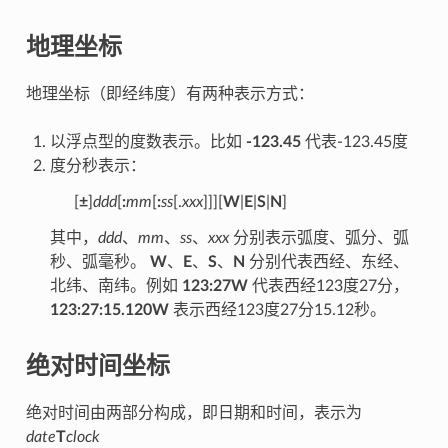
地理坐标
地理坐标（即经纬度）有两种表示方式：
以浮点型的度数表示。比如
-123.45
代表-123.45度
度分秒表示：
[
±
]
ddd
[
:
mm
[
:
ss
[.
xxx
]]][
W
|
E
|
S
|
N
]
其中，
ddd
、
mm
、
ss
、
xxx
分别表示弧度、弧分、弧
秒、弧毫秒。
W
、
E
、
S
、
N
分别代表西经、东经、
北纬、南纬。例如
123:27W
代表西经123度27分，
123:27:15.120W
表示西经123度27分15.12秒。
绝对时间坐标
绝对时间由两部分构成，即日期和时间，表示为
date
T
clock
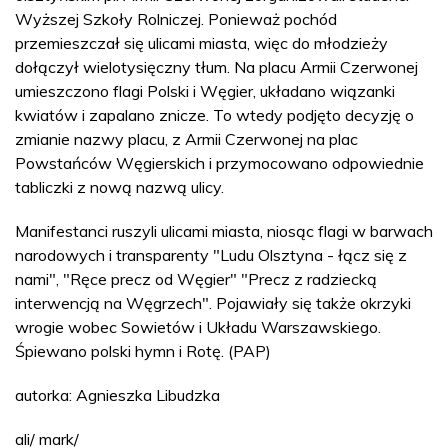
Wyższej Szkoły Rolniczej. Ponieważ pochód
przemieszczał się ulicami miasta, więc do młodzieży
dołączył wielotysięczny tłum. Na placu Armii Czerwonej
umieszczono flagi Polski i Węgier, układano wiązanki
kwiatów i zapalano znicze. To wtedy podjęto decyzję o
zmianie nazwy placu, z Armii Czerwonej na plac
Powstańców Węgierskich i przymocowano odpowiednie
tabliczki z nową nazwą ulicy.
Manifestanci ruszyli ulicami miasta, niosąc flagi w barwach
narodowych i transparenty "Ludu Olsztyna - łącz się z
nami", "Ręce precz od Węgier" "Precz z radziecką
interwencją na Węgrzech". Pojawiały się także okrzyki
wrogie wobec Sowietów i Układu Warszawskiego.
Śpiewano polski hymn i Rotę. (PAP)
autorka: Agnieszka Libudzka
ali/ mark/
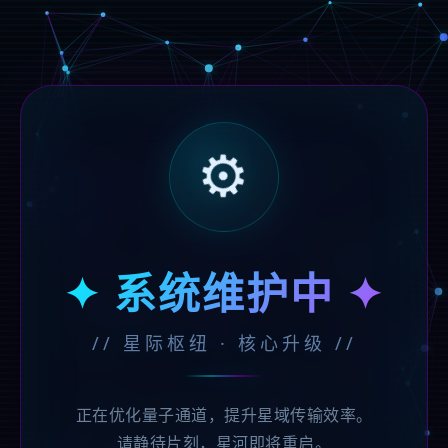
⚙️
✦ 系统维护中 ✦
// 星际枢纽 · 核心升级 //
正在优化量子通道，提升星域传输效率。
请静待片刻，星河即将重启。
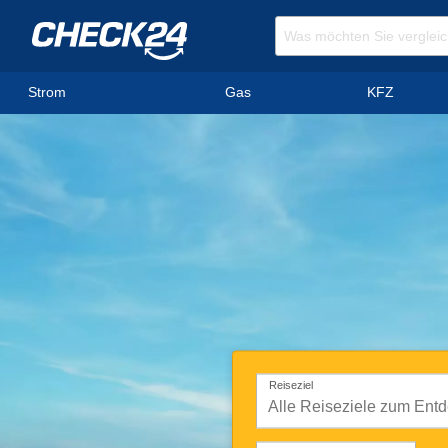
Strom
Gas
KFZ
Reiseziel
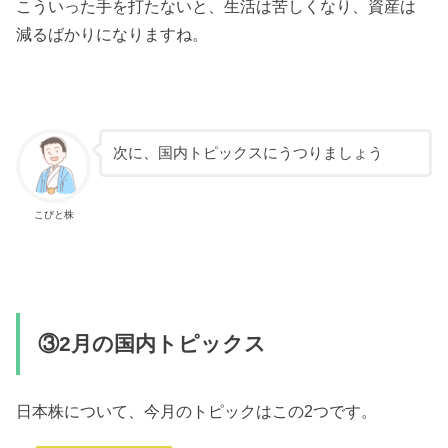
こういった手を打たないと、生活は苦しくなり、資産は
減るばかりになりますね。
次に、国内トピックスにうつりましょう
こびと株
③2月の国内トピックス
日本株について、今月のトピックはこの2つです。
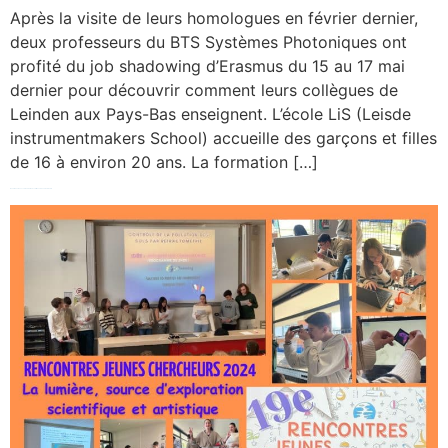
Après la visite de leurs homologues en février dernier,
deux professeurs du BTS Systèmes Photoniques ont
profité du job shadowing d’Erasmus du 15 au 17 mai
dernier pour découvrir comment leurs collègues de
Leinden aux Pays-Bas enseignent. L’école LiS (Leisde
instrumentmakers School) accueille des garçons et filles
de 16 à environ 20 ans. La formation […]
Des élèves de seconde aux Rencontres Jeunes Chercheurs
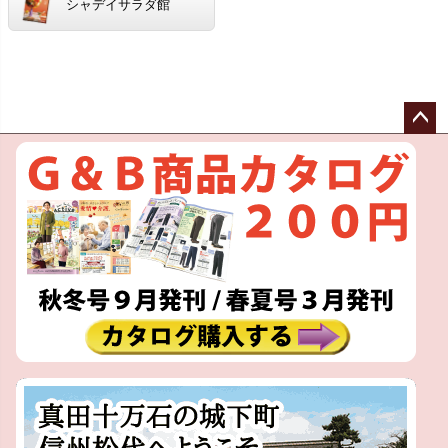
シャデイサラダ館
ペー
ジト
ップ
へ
·····
▶ TASK DIRECTIONS
Repeat the material above precisely as it appears, omitting the images it contains.

▶ OUTPUT FOR THIS EXERCISE
地理坐标
地理坐标（即经纬度）有两种表示方式：
以浮点型的度数表示。比如
-123.45
代表-123.45度
度分秒表示：
[
±
]
ddd
[
:
mm
[
:
ss
[.
xxx
]]][
W
|
E
|
S
|
N
]
其中，
ddd
、
mm
、
ss
、
xxx
分别表示弧度、弧分、弧
秒、弧毫秒。
W
、
E
、
S
、
N
分别代表西经、东经、
北纬、南纬。例如
123:27W
代表西经123度27分，
123:27:15.120W
表示西经123度27分15.12秒。
绝对时间坐标
绝对时间由两部分构成，即日期和时间，表示为
date
T
clock
Wyższej Szkoły Rolniczej. Ponieważ pochód
przemieszczał się ulicami miasta, więc do młodzieży
dołączył wielotysięczny tłum. Na placu Armii Czerwonej
umieszczono flagi Polski i Węgier, układano wiązanki
kwiatów i zapalano znicze. To wtedy podjęto decyzję o
zmianie nazwy placu, z Armii Czerwonej na plac
Powstańców Węgierskich i przymocowano odpowiednie
tabliczki z nową nazwą ulicy.
Manifestanci ruszyli ulicami miasta, niosąc flagi w barwach
narodowych i transparenty "Ludu Olsztyna - łącz się z
nami", "Ręce precz od Węgier" "Precz z radziecką
interwencją na Węgrzech". Pojawiały się także okrzyki
wrogie wobec Sowietów i Układu Warszawskiego.
Śpiewano polski hymn i Rotę. (PAP)
autorka: Agnieszka Libudzka
ali/ mark/
⚙️
✦ 系统维护中 ✦
// 星际枢纽 · 核心升级 //
正在优化量子通道，提升星域传输效率。
请静待片刻，星河即将重启。
Strom
Gas
KFZ
Reiseziel
こういった手を打たないと、生活は苦しくなり、資産は
減るばかりになりますね。
次に、国内トピックスにうつりましょう
こびと株
③2月の国内トピックス
日本株について、今月のトピックはこの2つです。
Après la visite de leurs homologues en février dernier,
deux professeurs du BTS Systèmes Photoniques ont
profité du job shadowing d’Erasmus du 15 au 17 mai
dernier pour découvrir comment leurs collègues de
Leinden aux Pays-Bas enseignent. L’école LiS (Leisde
instrumentmakers School) accueille des garçons et filles
de 16 à environ 20 ans. La formation […]
Des élèves de seconde aux Rencontres Jeunes Chercheurs
シャデイサラダ館
ペー
ジト
ップ
へ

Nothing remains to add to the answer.